▶ _WHAT TO PRODUCE_
Could you write out the records below exactly as they appear, leaving out any pictures?

▶ _SOURCE MATERIAL_

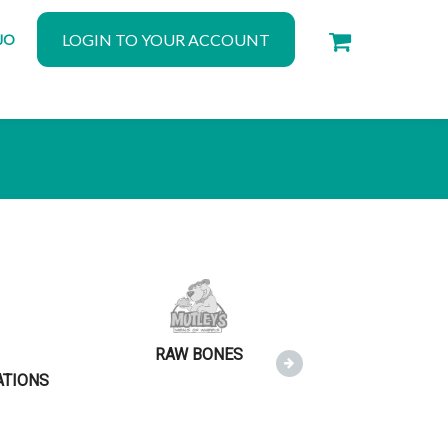
LOGIN TO YOUR ACCOUNT
JO
RAW BONES
RAW MEAT
ATIONS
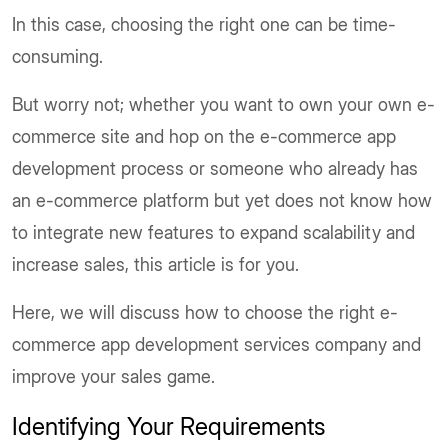
In this case, choosing the right one can be time-
consuming.
But worry not; whether you want to own your own e-
commerce site and hop on the e-commerce app
development process or someone who already has
an e-commerce platform but yet does not know how
to integrate new features to expand scalability and
increase sales, this article is for you.
Here, we will discuss how to choose the right e-
commerce app development services company and
improve your sales game.
Identifying Your Requirements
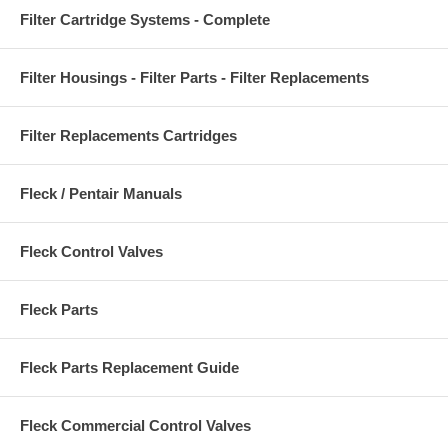
Filter Cartridge Systems - Complete
Filter Housings - Filter Parts - Filter Replacements
Filter Replacements Cartridges
Fleck / Pentair Manuals
Fleck Control Valves
Fleck Parts
Fleck Parts Replacement Guide
Fleck Commercial Control Valves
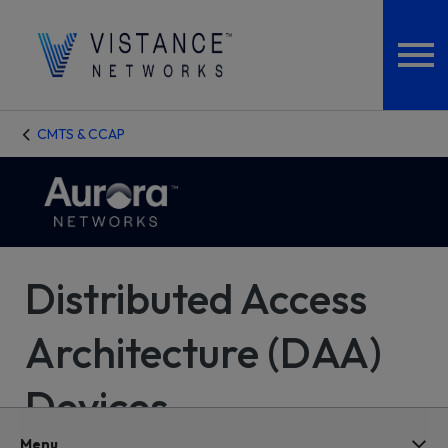
CMTS & CCAP
Distributed Access
Architecture (DAA)
Devices
Menu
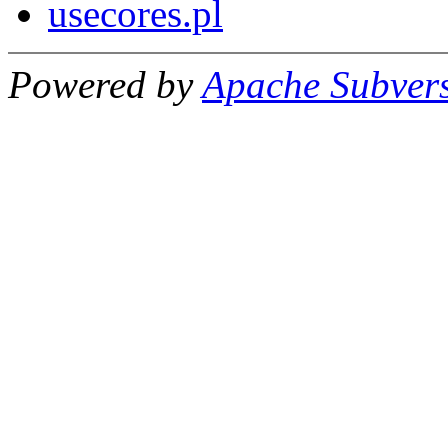
usecores.pl
Powered by
Apache Subver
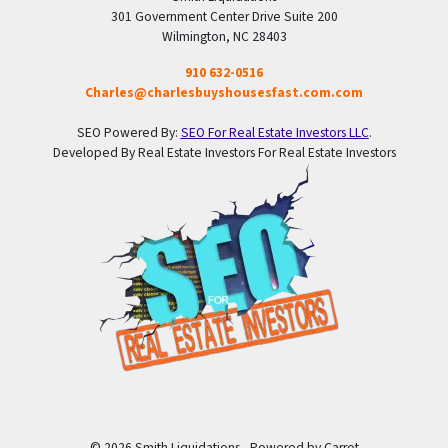
301 Government Center Drive Suite 200
Wilmington, NC 28403
910 632-0516
Charles@charlesbuyshousesfast.com.com
SEO Powered By:
SEO For Real Estate Investors LLC
.
Developed By Real Estate Investors For Real Estate Investors
© 2026 Smith Liquidations - Powered by
Carrot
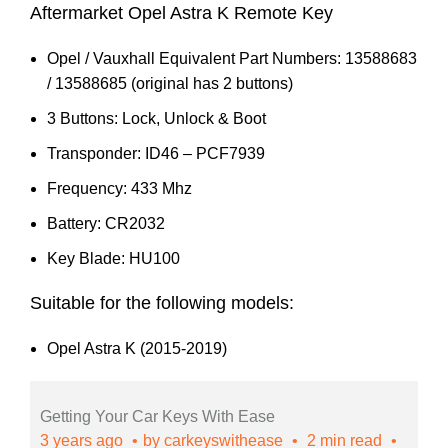
Aftermarket Opel Astra K Remote Key
Opel / Vauxhall Equivalent Part Numbers: 13588683
/ 13588685 (original has 2 buttons)
3 Buttons: Lock, Unlock & Boot
Transponder: ID46 – PCF7939
Frequency: 433 Mhz
Battery: CR2032
Key Blade: HU100
Suitable for the following models:
Opel Astra K (2015-2019)
Getting Your Car Keys With Ease
3 years ago
by
carkeyswithease
2 min read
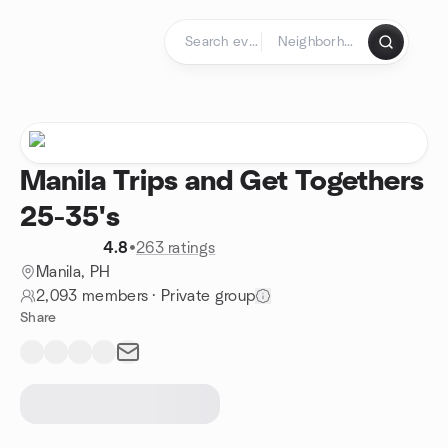
Skip to content
Homepage
Manila Trips and Get Togethers
25-35's
4.8
•
263 ratings
Manila, PH
2,093 members
·
Private group
Share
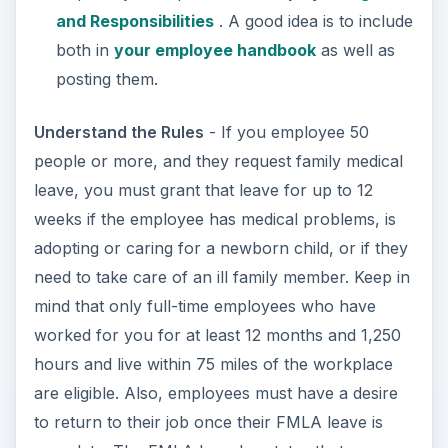
worked for you for at least 12 months and 1,250
hours and live within 75 miles of the workplace
are eligible. Also, employees must have a desire
to return to their job once their FMLA leave is
complete. The FMLA law also states that you
must continue to pay benefits for the employee,
if you offer benefits, and have their job waiting
for them upon their return.
Documentation
- Employees are required to give
you periodic updates and submit doctor
statements or other statements throughout their
leave that support the need for their leave to
continue.
There are some rules that both the employer and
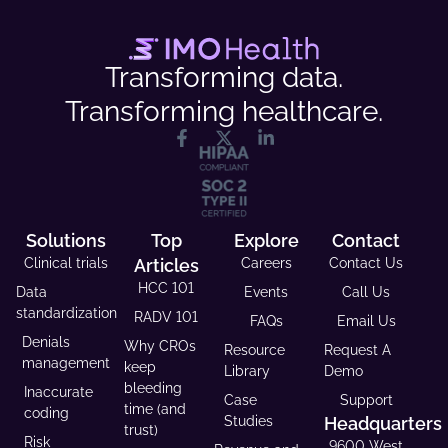
Transforming data.
Transforming healthcare.
Solutions
Top
Explore
Contact
Clinical trials
Articles
Careers
Contact Us
HCC 101
Data
Events
Call Us
standardization
RADV 101
FAQs
Email Us
Denials
Why CROs
Resource
Request A
management
keep
Library
Demo
bleeding
Inaccurate
Case
Support
time (and
coding
Studies
Headquarters
trust)
Risk
9600 West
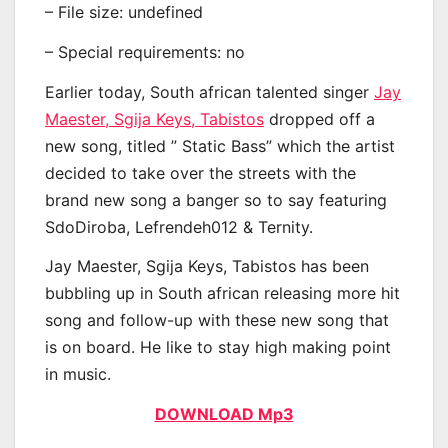
– File size: undefined
– Special requirements: no
Earlier today, South african talented singer
Jay
Maester, Sgija Keys, Tabistos
dropped off a
new song, titled ” Static Bass” which the artist
decided to take over the streets with the
brand new song a banger so to say featuring
SdoDiroba, Lefrendeh012 & Ternity.
Jay Maester, Sgija Keys, Tabistos has been
bubbling up in South african releasing more hit
song and follow-up with these new song that
is on board. He like to stay high making point
in music.
DOWNLOAD Mp3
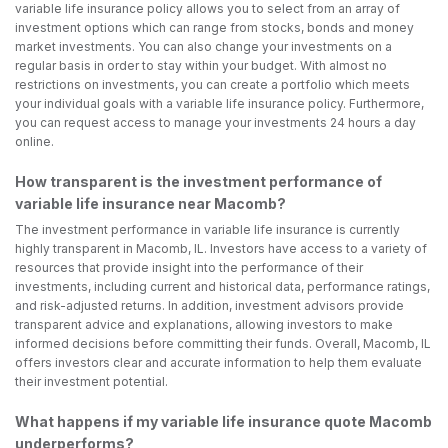
variable life insurance policy allows you to select from an array of
investment options which can range from stocks, bonds and money
market investments. You can also change your investments on a
regular basis in order to stay within your budget. With almost no
restrictions on investments, you can create a portfolio which meets
your individual goals with a variable life insurance policy. Furthermore,
you can request access to manage your investments 24 hours a day
online.
How transparent is the investment performance of
variable life insurance near Macomb?
The investment performance in variable life insurance is currently
highly transparent in Macomb, IL. Investors have access to a variety of
resources that provide insight into the performance of their
investments, including current and historical data, performance ratings,
and risk-adjusted returns. In addition, investment advisors provide
transparent advice and explanations, allowing investors to make
informed decisions before committing their funds. Overall, Macomb, IL
offers investors clear and accurate information to help them evaluate
their investment potential.
What happens if my variable life insurance quote Macomb
underperforms?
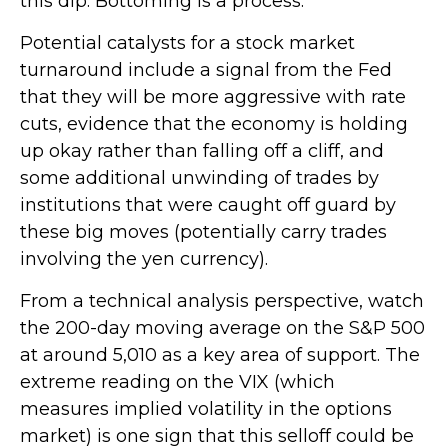
this dip. Bottoming is a process.
Potential catalysts for a stock market
turnaround include a signal from the Fed
that they will be more aggressive with rate
cuts, evidence that the economy is holding
up okay rather than falling off a cliff, and
some additional unwinding of trades by
institutions that were caught off guard by
these big moves (potentially carry trades
involving the yen currency).
From a technical analysis perspective, watch
the 200-day moving average on the S&P 500
at around 5,010 as a key area of support. The
extreme reading on the VIX (which
measures implied volatility in the options
market) is one sign that this selloff could be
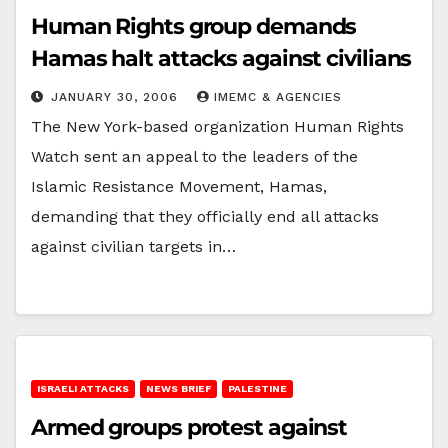
Human Rights group demands
Hamas halt attacks against civilians
JANUARY 30, 2006
IMEMC & AGENCIES
The New York-based organization Human Rights
Watch sent an appeal to the leaders of the
Islamic Resistance Movement, Hamas,
demanding that they officially end all attacks
against civilian targets in…
ISRAELI ATTACKS
NEWS BRIEF
PALESTINE
Armed groups protest against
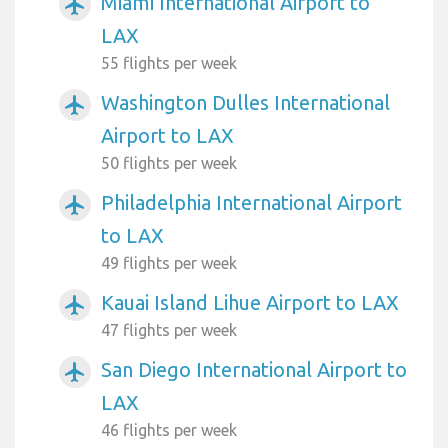
Miami International Airport to
airplanemode_active
LAX
55 flights per week
Washington Dulles International
airplanemode_active
Airport to LAX
50 flights per week
Philadelphia International Airport
airplanemode_active
to LAX
49 flights per week
Kauai Island Lihue Airport to LAX
airplanemode_active
47 flights per week
San Diego International Airport to
airplanemode_active
LAX
46 flights per week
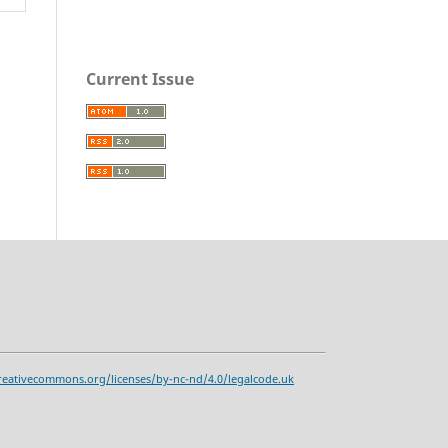
Current Issue
reativecommons.org/licenses/by-nc-nd/4.0/legalcode.uk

▶ _SOLUTION FOR THIS PROBLEM_
LOGIN TO YOUR ACCOUNT
JO
RAW BONES
RAW MEAT
ATIONS
In this case, choosing the right one can be time-
consuming.
But worry not; whether you want to own your own e-
commerce site and hop on the e-commerce app
development process or someone who already has
an e-commerce platform but yet does not know how
to integrate new features to expand scalability and
increase sales, this article is for you.
Here, we will discuss how to choose the right e-
commerce app development services company and
improve your sales game.
Identifying Your Requirements
Filter Cartridge Systems - Complete
Filter Housings - Filter Parts - Filter Replacements
Filter Replacements Cartridges
Fleck / Pentair Manuals
Fleck Control Valves
Fleck Parts
Fleck Parts Replacement Guide
Fleck Commercial Control Valves
CMTS & CCAP
Distributed Access
Architecture (DAA)
Devices
Menu
usecores.pl
Powered by
Apache Subver
301 Government Center Drive Suite 200
Wilmington, NC 28403
910 632-0516
Charles@charlesbuyshousesfast.com.com
SEO Powered By:
SEO For Real Estate Investors LLC
.
Developed By Real Estate Investors For Real Estate Investors
© 2026 Smith Liquidations - Powered by
Carrot
Aftermarket Opel Astra K Remote Key
Opel / Vauxhall Equivalent Part Numbers: 13588683
/ 13588685 (original has 2 buttons)
3 Buttons: Lock, Unlock & Boot
Transponder: ID46 – PCF7939
Frequency: 433 Mhz
Battery: CR2032
Key Blade: HU100
Suitable for the following models:
Opel Astra K (2015-2019)
Getting Your Car Keys With Ease
3 years ago
by
carkeyswithease
2 min read
Skip to content
Homepage
Manila Trips and Get Togethers
25-35's
4.8
•
263 ratings
Manila, PH
2,093 members
·
Private group
Share
worked for you for at least 12 months and 1,250
hours and live within 75 miles of the workplace
are eligible. Also, employees must have a desire
to return to their job once their FMLA leave is
complete. The FMLA law also states that you
must continue to pay benefits for the employee,
if you offer benefits, and have their job waiting
for them upon their return.
Documentation
- Employees are required to give
you periodic updates and submit doctor
statements or other statements throughout their
leave that support the need for their leave to
continue.
There are some rules that both the employer and
Transforming data.
Transforming healthcare.
Solutions
Top
Explore
Contact
Clinical trials
Articles
Careers
Contact Us
HCC 101
Data
Events
Call Us
standardization
RADV 101
FAQs
Email Us
Denials
Why CROs
Resource
Request A
management
keep
Library
Demo
bleeding
Inaccurate
Case
Support
time (and
coding
Studies
Headquarters
trust)
Risk
9600 West
– File size: undefined
– Special requirements: no
Earlier today, South african talented singer
Jay
Maester, Sgija Keys, Tabistos
dropped off a
new song, titled ” Static Bass” which the artist
decided to take over the streets with the
brand new song a banger so to say featuring
SdoDiroba, Lefrendeh012 & Ternity.
Jay Maester, Sgija Keys, Tabistos has been
bubbling up in South african releasing more hit
song and follow-up with these new song that
is on board. He like to stay high making point
in music.
DOWNLOAD Mp3
variable life insurance policy allows you to select from an array of
investment options which can range from stocks, bonds and money
market investments. You can also change your investments on a
regular basis in order to stay within your budget. With almost no
restrictions on investments, you can create a portfolio which meets
your individual goals with a variable life insurance policy. Furthermore,
you can request access to manage your investments 24 hours a day
online.
How transparent is the investment performance of
variable life insurance near Macomb?
The investment performance in variable life insurance is currently
highly transparent in Macomb, IL. Investors have access to a variety of
resources that provide insight into the performance of their
investments, including current and historical data, performance ratings,
and risk-adjusted returns. In addition, investment advisors provide
transparent advice and explanations, allowing investors to make
informed decisions before committing their funds. Overall, Macomb, IL
offers investors clear and accurate information to help them evaluate
their investment potential.
What happens if my variable life insurance quote Macomb
underperforms?
this dip. Bottoming is a process.
Potential catalysts for a stock market
turnaround include a signal from the Fed
that they will be more aggressive with rate
cuts, evidence that the economy is holding
up okay rather than falling off a cliff, and
some additional unwinding of trades by
institutions that were caught off guard by
these big moves (potentially carry trades
involving the yen currency).
From a technical analysis perspective, watch
the 200-day moving average on the S&P 500
at around 5,010 as a key area of support. The
extreme reading on the VIX (which
measures implied volatility in the options
market) is one sign that this selloff could be
Human Rights group demands
Hamas halt attacks against civilians
JANUARY 30, 2006
IMEMC & AGENCIES
The New York-based organization Human Rights
Watch sent an appeal to the leaders of the
Islamic Resistance Movement, Hamas,
demanding that they officially end all attacks
against civilian targets in…
ISRAELI ATTACKS
NEWS BRIEF
PALESTINE
Armed groups protest against
Miami International Airport to
airplanemode_active
LAX
55 flights per week
Washington Dulles International
airplanemode_active
Airport to LAX
50 flights per week
Philadelphia International Airport
airplanemode_active
to LAX
49 flights per week
Kauai Island Lihue Airport to LAX
airplanemode_active
47 flights per week
San Diego International Airport to
airplanemode_active
LAX
46 flights per week
Current Issue
reativecommons.org/licenses/by-nc-nd/4.0/legalcode.uk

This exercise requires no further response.